### Task brief
Line by line, the data below should be set down unchanged, with images excluded.

##### Data under study #####

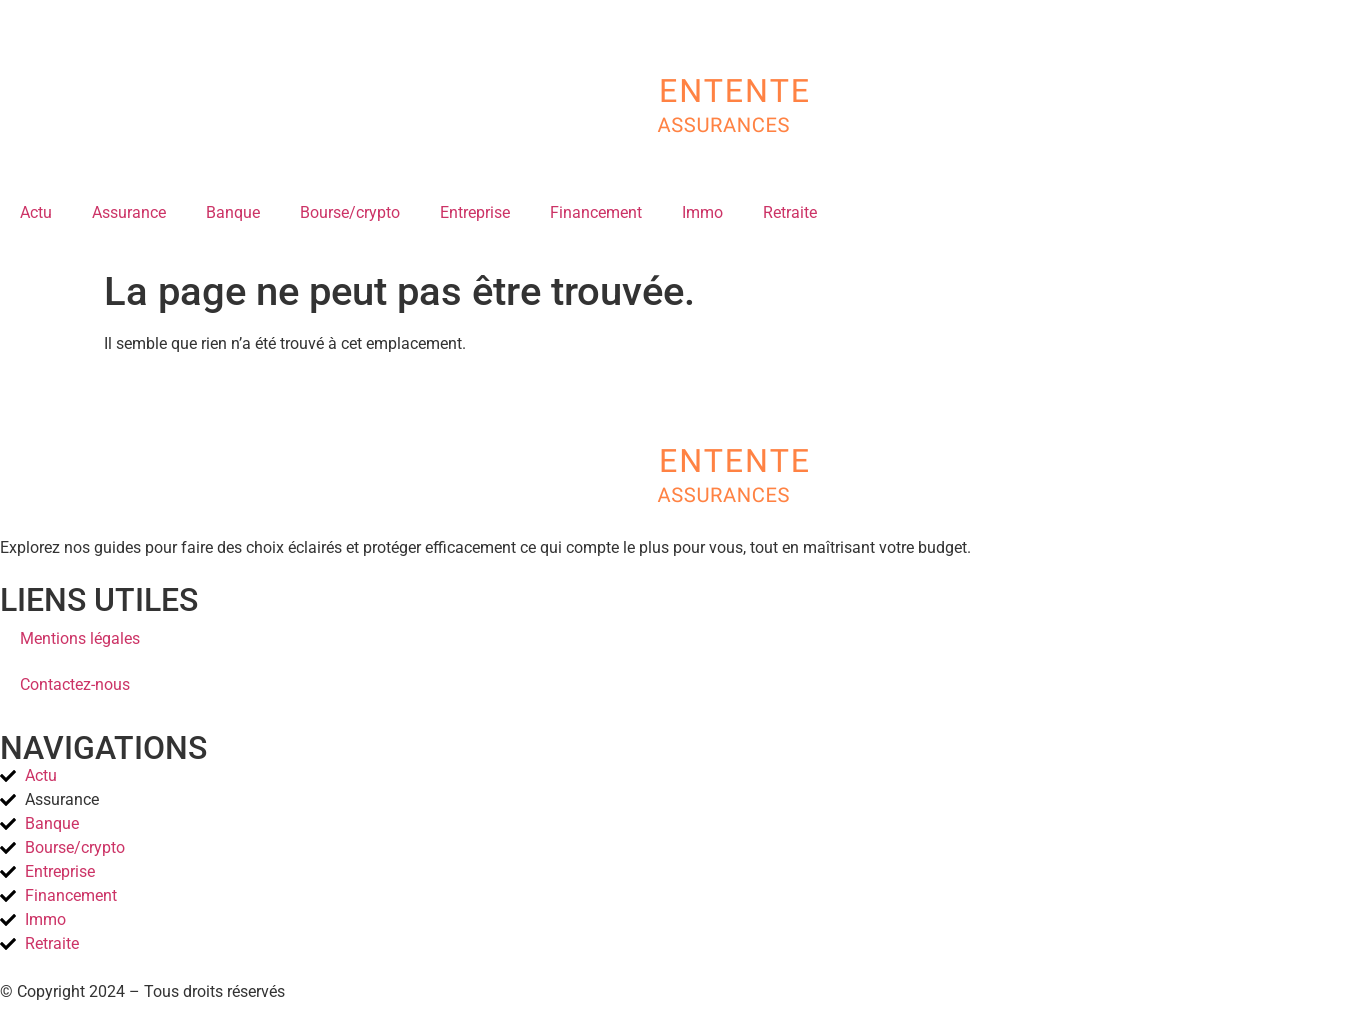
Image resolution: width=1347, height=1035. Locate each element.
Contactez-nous (75, 684)
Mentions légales (80, 638)
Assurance (129, 212)
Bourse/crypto (350, 212)
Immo (702, 212)
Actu (36, 212)
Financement (596, 212)
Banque (233, 212)
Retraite (790, 212)
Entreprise (475, 212)
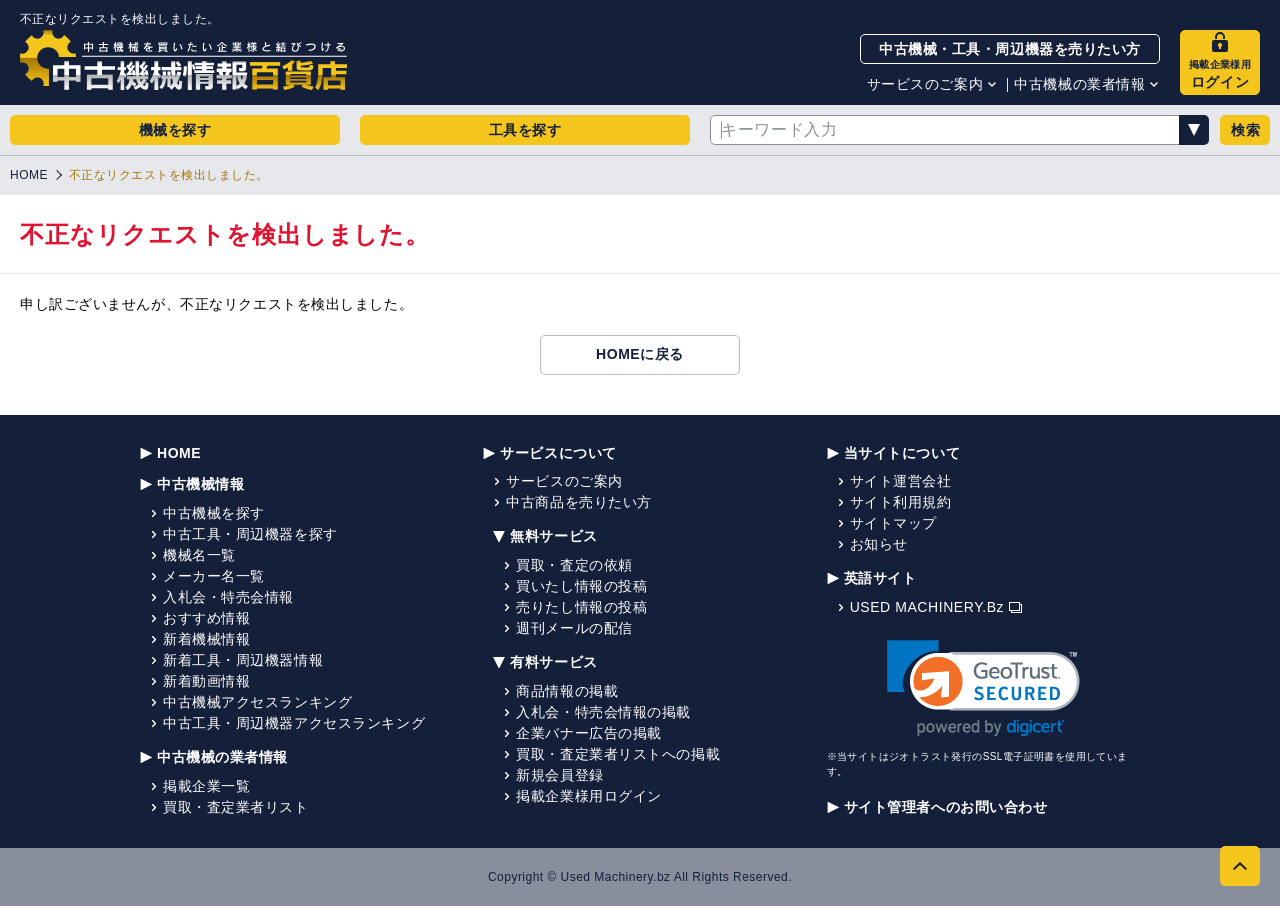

#####

### Response
Image resolution: width=1347, height=1035. Locate each element.
Contactez-nous (75, 684)
Mentions légales (80, 638)
Assurance (129, 212)
Bourse/crypto (350, 212)
Immo (702, 212)
Actu (36, 212)
Financement (596, 212)
Banque (233, 212)
Retraite (790, 212)
Entreprise (475, 212)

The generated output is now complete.